Boyle (Joe Lo Truglio) tries to have casual sex with a colleague during Dozerman's funeral but breaks up with her after learning she is vegan. Later, he tells Gina and Rosa (Stephanie Beatriz) that he wants to pursue a serious relationship.

==Reception==
===Viewers===
In its original American broadcast, "The Funeral" was seen by an estimated 4.10 million household viewers and gained a 1.9/5 ratings share among adults aged 18–49, according to Nielsen Media Research. This was a 30% increase in viewership from the previous episode, which was watched by 3.14 million viewers with a 1.5/4 in the 18-49 demographics. This means that 1.9 percent of all households with televisions watched the episode, while 5 percent of all households watching television at that time watched it. With these ratings, Brooklyn Nine-Nine was the second most watched show on FOX for the night, beating The Last Man on Earth and Family Guy, but behind The Simpsons, third on its timeslot and fourth for the night, behind Quantico, The Simpsons, and Sunday Night Football.

===Critical reviews===
"The Funeral" received positive reviews from critics. LaToya Ferguson of The A.V. Club gave the episode an "A−" grade and wrote, "Of the two episodes that Brooklyn Nine-Nine has provided for season three so far, the show is doing quite a good job of working with the amount of change that is happening in its world, and that's an excellent sign. It's great to be surprised by a show's choices, and that's exactly what Brooklyn Nine-Nine is doing this season." Allie Pape from Vulture gave the show a perfect 5 star rating out of 5 and wrote, "With so much going on in the A- and B-plots, the C-plot about Boyle's attempt to go all the way with his ongoing funeral hookup definitely suffered from being cut for time."

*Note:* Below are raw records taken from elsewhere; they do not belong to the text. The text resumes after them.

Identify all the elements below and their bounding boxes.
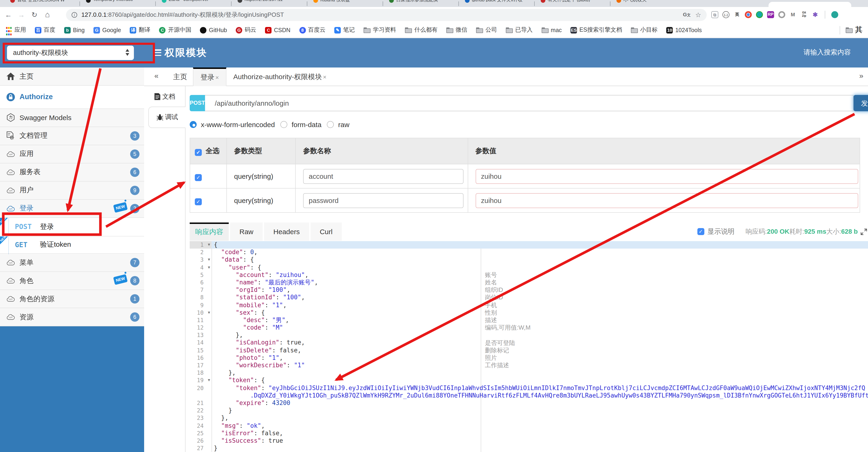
sidebar-item-3[interactable]: 文档管理3 xyxy=(0,127,144,145)
search-input[interactable]: 请输入搜索内容 xyxy=(804,48,851,57)
sidebar-item-0[interactable]: 主页 xyxy=(0,67,144,86)
sidebar-endpoint-get[interactable]: NEWGET验证token xyxy=(0,236,144,254)
mini-tab-文档[interactable]: 文档 xyxy=(144,87,185,106)
url-bar[interactable]: i 127.0.0.1:8760/api/gate/doc.html#/auth… xyxy=(66,9,707,21)
bookmark-item[interactable]: 微信 xyxy=(446,26,467,34)
sidebar-item-6[interactable]: API用户9 xyxy=(0,181,144,199)
select-all-checkbox[interactable]: ✓ xyxy=(195,149,202,156)
close-tab-icon[interactable]: × xyxy=(323,74,327,81)
sidebar-item-10[interactable]: API菜单7 xyxy=(0,254,144,272)
bookmark-item[interactable]: 公司 xyxy=(476,26,497,34)
response-tab-Headers[interactable]: Headers xyxy=(264,223,309,241)
bookmark-item[interactable]: 小目标 xyxy=(631,26,658,34)
show-desc-checkbox[interactable]: ✓ xyxy=(698,228,704,235)
ext-asterisk-icon[interactable]: ✱ xyxy=(812,11,819,18)
param-value-input[interactable]: zuihou xyxy=(475,169,858,183)
module-select[interactable]: authority-权限模块 xyxy=(7,46,134,60)
bookmark-item[interactable]: 应用 xyxy=(6,26,26,34)
sidebar-item-1[interactable]: Authorize xyxy=(0,86,144,109)
response-tab-Raw[interactable]: Raw xyxy=(230,223,263,241)
mini-tab-调试[interactable]: 调试 xyxy=(148,107,186,128)
bookmark-item[interactable]: 已导入 xyxy=(506,26,533,34)
bookmark-item[interactable]: 8百度云 xyxy=(299,26,326,34)
radio-x-www-form-urlencoded[interactable] xyxy=(190,121,197,128)
sidebar-item-4[interactable]: API应用5 xyxy=(0,145,144,163)
url-text[interactable]: 127.0.0.1:8760/api/gate/doc.html#/author… xyxy=(81,10,683,19)
sidebar-endpoint-post[interactable]: NEWPOST登录 xyxy=(0,218,144,236)
browser-tab[interactable]: 小飞机收天 xyxy=(610,0,686,7)
bookmark-item[interactable]: GGoogle xyxy=(93,27,121,33)
browser-tab[interactable]: https://2.18.157.11 xyxy=(231,0,307,7)
tabs-scroll-right[interactable]: » xyxy=(859,72,863,80)
ext-m-icon[interactable]: M xyxy=(789,11,797,18)
forward-icon[interactable]: → xyxy=(15,11,28,19)
ext-o-icon[interactable] xyxy=(778,11,785,18)
ext-screenshot-icon[interactable]: ⧉ xyxy=(711,11,718,18)
browser-tab[interactable]: Kibana 仪表盘 xyxy=(307,0,383,7)
menu-icon[interactable] xyxy=(153,49,161,57)
response-tab-Curl[interactable]: Curl xyxy=(310,223,342,241)
bookmark-item[interactable]: GitHub xyxy=(200,27,227,33)
param-value-input[interactable]: zuihou xyxy=(475,193,858,208)
fold-icon[interactable]: ▼ xyxy=(208,256,210,264)
browser-tab[interactable]: Temporary Interacti xyxy=(80,0,155,7)
bookmark-item[interactable]: ✎笔记 xyxy=(334,26,355,34)
sidebar-item-12[interactable]: API角色的资源1 xyxy=(0,290,144,308)
response-tab-响应内容[interactable]: 响应内容 xyxy=(190,223,229,241)
bookmark-item[interactable]: 101024Tools xyxy=(666,27,702,33)
sidebar-item-13[interactable]: API资源6 xyxy=(0,308,144,326)
ext-json-icon[interactable]: {..} xyxy=(722,11,730,18)
fold-icon[interactable]: ▼ xyxy=(208,264,210,271)
bookmark-item[interactable]: mac xyxy=(541,27,562,33)
browser-active-tab[interactable] xyxy=(769,2,851,7)
tabs-scroll-left[interactable]: « xyxy=(154,72,158,80)
ext-rp-icon[interactable]: RP xyxy=(767,11,774,18)
home-icon[interactable]: ⌂ xyxy=(41,10,54,19)
bookmark-item[interactable]: 译翻译 xyxy=(130,26,150,34)
ext-gitzip-icon[interactable]: GitZip xyxy=(801,11,808,18)
close-tab-icon[interactable]: × xyxy=(215,74,219,81)
sidebar-item-5[interactable]: API服务表6 xyxy=(0,163,144,181)
expand-icon[interactable] xyxy=(861,228,867,235)
doc-tab-Authorize-authority-权限模块[interactable]: Authorize-authority-权限模块× xyxy=(226,67,333,86)
bookmark-item[interactable]: 学习资料 xyxy=(364,26,396,34)
doc-tab-主页[interactable]: 主页 xyxy=(167,67,193,86)
bookmark-item[interactable]: ESES搜索引擎文档 xyxy=(571,26,622,34)
browser-tab-strip[interactable]: 首枚 登宜/SESSION WTemporary InteractiZana -… xyxy=(0,0,868,7)
sidebar-item-7[interactable]: API登录NEW2 xyxy=(0,199,144,218)
browser-tab[interactable]: 日家报水参加流配实 xyxy=(383,0,458,7)
bookmark-star-icon[interactable]: ☆ xyxy=(695,11,701,19)
fold-icon[interactable]: ▼ xyxy=(208,377,210,384)
refresh-icon[interactable]: ↻ xyxy=(28,10,41,19)
bookmark-item[interactable]: bBing xyxy=(64,27,85,33)
back-icon[interactable]: ← xyxy=(2,11,15,19)
browser-tab[interactable]: 有关什么定个 (paxd) xyxy=(534,0,610,7)
param-checkbox[interactable]: ✓ xyxy=(195,198,202,205)
bookmark-item[interactable]: CCSDN xyxy=(265,27,290,33)
browser-tab[interactable]: github pack 文件夹v计收 xyxy=(458,0,534,7)
param-name-input[interactable]: account xyxy=(303,169,464,183)
bookmark-item[interactable]: 什么都有 xyxy=(405,26,437,34)
browser-tab[interactable]: 首枚 登宜/SESSION W xyxy=(4,0,80,7)
doc-tab-登录[interactable]: 登录× xyxy=(193,67,226,86)
param-checkbox[interactable]: ✓ xyxy=(195,174,202,181)
endpoint-url-input[interactable]: /api/authority/anno/login xyxy=(205,95,854,111)
radio-form-data[interactable] xyxy=(280,121,287,128)
bookmark-item[interactable]: G码云 xyxy=(236,26,256,34)
info-icon[interactable]: i xyxy=(71,12,77,18)
fold-icon[interactable]: ▼ xyxy=(208,241,210,249)
translate-icon[interactable]: G文 xyxy=(683,12,691,18)
send-button[interactable]: 发送 xyxy=(854,95,868,111)
sidebar-item-11[interactable]: API角色NEW8 xyxy=(0,272,144,290)
other-bookmarks[interactable]: 其 xyxy=(840,25,862,35)
ext-chrome-icon[interactable] xyxy=(745,11,752,18)
ext-globe-icon[interactable]: 🌐 xyxy=(756,11,763,18)
response-json-viewer[interactable]: 1▼{2 "code": 0,3▼ "data": {4▼ "user": {5… xyxy=(190,241,868,452)
fold-icon[interactable]: ▼ xyxy=(208,309,210,316)
radio-raw[interactable] xyxy=(327,121,334,128)
bookmark-item[interactable]: 百百度 xyxy=(35,26,55,34)
browser-tab[interactable]: Zana - JumpServer xyxy=(155,0,231,7)
sidebar-item-2[interactable]: Swagger Models xyxy=(0,109,144,127)
avatar[interactable] xyxy=(831,11,838,18)
ext-translate-icon[interactable]: 英 xyxy=(734,11,741,18)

Alan Sepinwall of HitFix wrote, "Fortunately, there was a lot of funny stuff happening around the spectacle of the show's two most sensible characters drinking too much after a very bad day." Andy Crump of Paste gave the episode an 8.0 rating and wrote, "The one problem with 'The Funeral' emphasizing Boyle's sadsack melancholy is that Gina and Rosa wind up caught in his gravitational pull and find little to do but react to his uncharacteristic display of debauchery."